TASK DIRECTIONS =
Please find every line in the entries below that contains the string "objectivité", and copy it.

Dataset records
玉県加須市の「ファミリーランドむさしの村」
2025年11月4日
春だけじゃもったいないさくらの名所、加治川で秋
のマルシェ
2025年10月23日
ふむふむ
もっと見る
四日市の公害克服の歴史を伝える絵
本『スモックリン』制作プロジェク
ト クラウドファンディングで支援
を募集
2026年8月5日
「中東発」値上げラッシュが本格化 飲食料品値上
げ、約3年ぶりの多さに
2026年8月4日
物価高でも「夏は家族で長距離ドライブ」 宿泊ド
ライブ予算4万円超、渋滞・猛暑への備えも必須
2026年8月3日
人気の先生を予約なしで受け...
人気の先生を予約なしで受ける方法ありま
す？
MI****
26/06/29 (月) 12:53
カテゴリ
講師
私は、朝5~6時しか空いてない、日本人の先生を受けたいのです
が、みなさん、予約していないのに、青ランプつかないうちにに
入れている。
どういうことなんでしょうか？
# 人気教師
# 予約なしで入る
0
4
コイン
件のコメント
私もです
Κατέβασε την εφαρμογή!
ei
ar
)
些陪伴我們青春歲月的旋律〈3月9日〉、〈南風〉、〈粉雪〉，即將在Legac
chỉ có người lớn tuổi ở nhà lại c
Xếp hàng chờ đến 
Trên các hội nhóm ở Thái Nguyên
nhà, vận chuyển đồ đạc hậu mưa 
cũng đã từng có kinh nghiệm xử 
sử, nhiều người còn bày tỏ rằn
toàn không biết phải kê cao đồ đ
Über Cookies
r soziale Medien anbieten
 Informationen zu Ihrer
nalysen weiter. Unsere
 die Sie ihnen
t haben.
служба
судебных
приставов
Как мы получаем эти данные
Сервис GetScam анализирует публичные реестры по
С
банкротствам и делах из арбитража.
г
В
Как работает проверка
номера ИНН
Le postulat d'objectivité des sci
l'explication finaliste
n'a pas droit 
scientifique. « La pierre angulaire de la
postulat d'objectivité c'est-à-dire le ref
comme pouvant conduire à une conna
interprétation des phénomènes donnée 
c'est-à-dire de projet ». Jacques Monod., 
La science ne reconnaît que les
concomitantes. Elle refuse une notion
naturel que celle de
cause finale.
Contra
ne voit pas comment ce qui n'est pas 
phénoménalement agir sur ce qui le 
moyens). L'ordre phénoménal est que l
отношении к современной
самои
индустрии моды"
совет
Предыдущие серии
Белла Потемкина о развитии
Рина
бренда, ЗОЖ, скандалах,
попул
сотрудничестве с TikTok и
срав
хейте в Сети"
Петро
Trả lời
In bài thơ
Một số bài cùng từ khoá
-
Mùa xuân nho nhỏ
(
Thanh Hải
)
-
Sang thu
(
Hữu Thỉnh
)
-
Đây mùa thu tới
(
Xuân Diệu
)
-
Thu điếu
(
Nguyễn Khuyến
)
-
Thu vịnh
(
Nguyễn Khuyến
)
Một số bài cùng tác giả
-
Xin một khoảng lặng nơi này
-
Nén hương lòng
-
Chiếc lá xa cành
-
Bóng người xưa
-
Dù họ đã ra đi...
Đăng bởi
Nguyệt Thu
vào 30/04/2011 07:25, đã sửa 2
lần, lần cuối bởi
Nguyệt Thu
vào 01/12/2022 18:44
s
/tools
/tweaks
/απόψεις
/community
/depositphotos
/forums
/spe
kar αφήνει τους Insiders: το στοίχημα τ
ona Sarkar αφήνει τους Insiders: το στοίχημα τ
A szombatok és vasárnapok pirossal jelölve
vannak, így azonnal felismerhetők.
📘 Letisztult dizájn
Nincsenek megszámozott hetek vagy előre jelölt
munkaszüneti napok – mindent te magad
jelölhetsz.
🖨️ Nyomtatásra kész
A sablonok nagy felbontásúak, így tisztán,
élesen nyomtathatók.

==

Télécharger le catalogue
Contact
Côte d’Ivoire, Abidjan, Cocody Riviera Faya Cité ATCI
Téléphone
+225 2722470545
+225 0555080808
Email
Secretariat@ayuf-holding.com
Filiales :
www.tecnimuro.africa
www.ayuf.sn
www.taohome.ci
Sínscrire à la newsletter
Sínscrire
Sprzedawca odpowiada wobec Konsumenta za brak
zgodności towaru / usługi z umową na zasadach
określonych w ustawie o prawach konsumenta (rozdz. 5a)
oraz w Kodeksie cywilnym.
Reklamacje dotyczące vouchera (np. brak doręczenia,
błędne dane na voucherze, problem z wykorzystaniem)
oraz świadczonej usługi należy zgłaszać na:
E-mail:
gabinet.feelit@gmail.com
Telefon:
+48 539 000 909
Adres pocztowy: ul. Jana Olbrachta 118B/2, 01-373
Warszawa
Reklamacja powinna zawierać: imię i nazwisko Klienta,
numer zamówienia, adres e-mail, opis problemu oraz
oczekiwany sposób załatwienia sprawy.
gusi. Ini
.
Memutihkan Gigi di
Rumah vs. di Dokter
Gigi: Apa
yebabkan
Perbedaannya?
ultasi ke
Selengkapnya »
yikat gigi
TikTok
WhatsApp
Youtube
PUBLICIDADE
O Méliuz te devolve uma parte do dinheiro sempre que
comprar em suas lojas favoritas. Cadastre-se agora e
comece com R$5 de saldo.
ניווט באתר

==

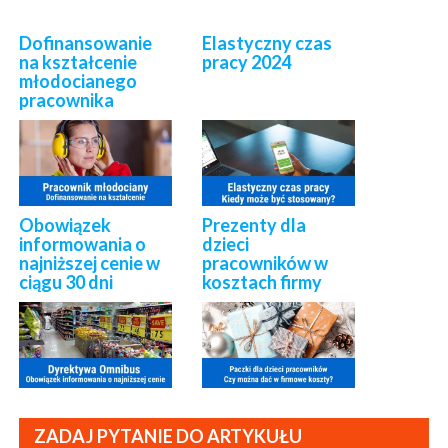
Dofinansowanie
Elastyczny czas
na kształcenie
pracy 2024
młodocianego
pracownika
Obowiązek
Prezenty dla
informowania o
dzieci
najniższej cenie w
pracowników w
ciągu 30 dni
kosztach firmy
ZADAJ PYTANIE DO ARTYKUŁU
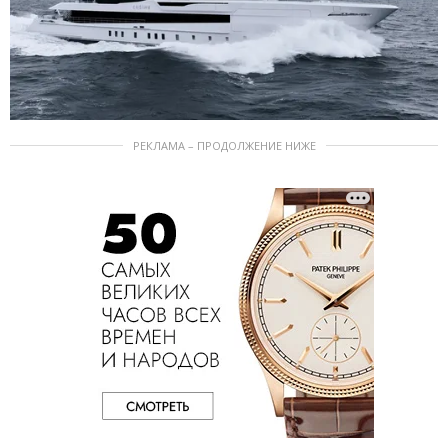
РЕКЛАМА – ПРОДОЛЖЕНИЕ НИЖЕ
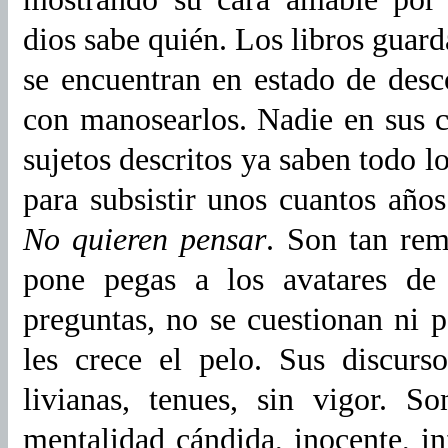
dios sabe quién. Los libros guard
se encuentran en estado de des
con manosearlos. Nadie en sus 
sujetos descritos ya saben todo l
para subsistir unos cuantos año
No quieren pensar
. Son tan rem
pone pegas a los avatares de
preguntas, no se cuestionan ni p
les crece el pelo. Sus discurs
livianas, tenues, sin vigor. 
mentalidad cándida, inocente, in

WRITTEN SOLUTION =
Le postulat d'objectivité des sci
postulat d'objectivité c'est-à-dire le ref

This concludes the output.